⟨
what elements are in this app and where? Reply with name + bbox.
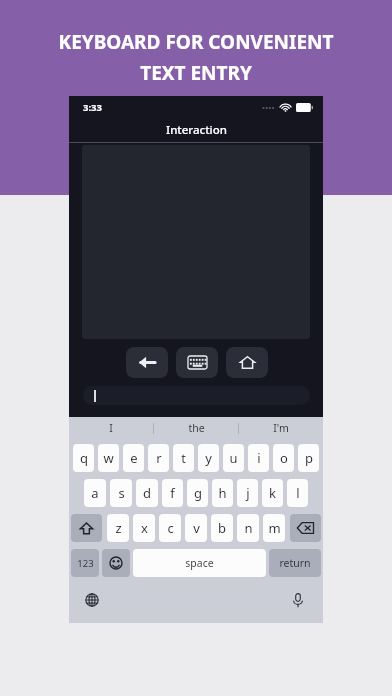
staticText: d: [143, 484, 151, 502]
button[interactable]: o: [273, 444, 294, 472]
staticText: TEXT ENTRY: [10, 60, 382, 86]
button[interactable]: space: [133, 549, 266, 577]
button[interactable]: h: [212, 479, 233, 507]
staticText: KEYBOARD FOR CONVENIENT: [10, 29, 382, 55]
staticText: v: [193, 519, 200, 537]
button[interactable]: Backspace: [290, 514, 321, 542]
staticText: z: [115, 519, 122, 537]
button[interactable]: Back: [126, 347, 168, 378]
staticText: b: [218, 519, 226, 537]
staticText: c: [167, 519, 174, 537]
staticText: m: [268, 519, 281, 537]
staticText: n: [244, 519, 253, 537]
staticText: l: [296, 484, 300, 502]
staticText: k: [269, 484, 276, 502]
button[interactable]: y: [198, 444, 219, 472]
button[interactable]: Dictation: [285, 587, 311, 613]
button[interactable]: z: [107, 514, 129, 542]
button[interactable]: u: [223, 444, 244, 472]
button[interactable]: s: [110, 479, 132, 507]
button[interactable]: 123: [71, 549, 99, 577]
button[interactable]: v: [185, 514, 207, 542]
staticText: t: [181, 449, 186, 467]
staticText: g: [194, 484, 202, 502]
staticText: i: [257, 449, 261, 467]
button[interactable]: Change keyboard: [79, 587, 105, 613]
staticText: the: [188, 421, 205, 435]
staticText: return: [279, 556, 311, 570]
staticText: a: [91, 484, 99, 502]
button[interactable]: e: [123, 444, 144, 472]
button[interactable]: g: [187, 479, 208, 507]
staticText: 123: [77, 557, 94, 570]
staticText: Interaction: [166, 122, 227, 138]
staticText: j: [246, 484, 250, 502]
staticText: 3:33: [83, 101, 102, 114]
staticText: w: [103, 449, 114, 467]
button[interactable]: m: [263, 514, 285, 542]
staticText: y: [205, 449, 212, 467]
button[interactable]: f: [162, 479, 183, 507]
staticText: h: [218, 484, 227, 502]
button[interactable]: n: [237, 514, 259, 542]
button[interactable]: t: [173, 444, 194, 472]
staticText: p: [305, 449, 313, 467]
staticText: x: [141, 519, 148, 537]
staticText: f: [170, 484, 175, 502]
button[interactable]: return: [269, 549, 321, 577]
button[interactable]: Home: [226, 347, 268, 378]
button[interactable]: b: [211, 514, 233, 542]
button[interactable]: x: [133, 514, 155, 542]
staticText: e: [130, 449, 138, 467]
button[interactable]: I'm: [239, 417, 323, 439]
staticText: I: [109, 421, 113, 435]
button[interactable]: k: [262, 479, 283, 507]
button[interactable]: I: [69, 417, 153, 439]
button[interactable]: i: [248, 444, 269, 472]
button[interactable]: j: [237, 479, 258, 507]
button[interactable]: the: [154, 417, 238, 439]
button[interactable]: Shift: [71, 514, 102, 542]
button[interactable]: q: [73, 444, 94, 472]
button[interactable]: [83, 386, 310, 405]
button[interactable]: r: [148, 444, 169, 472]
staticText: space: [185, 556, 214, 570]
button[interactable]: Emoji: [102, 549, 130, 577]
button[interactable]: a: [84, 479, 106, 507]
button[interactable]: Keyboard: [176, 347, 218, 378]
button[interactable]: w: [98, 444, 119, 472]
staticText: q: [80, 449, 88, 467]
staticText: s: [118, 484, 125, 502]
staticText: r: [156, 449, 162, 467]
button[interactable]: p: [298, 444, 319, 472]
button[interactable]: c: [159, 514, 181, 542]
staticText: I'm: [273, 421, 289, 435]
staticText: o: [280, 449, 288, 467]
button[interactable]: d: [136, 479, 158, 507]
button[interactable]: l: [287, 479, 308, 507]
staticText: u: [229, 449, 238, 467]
⟩
▸ ACTION ITEM
Read through the entries and copy every line that includes "return".

▸ ANSWER BELOW
staticText: return: [279, 556, 311, 570]
button[interactable]: return: [269, 549, 321, 577]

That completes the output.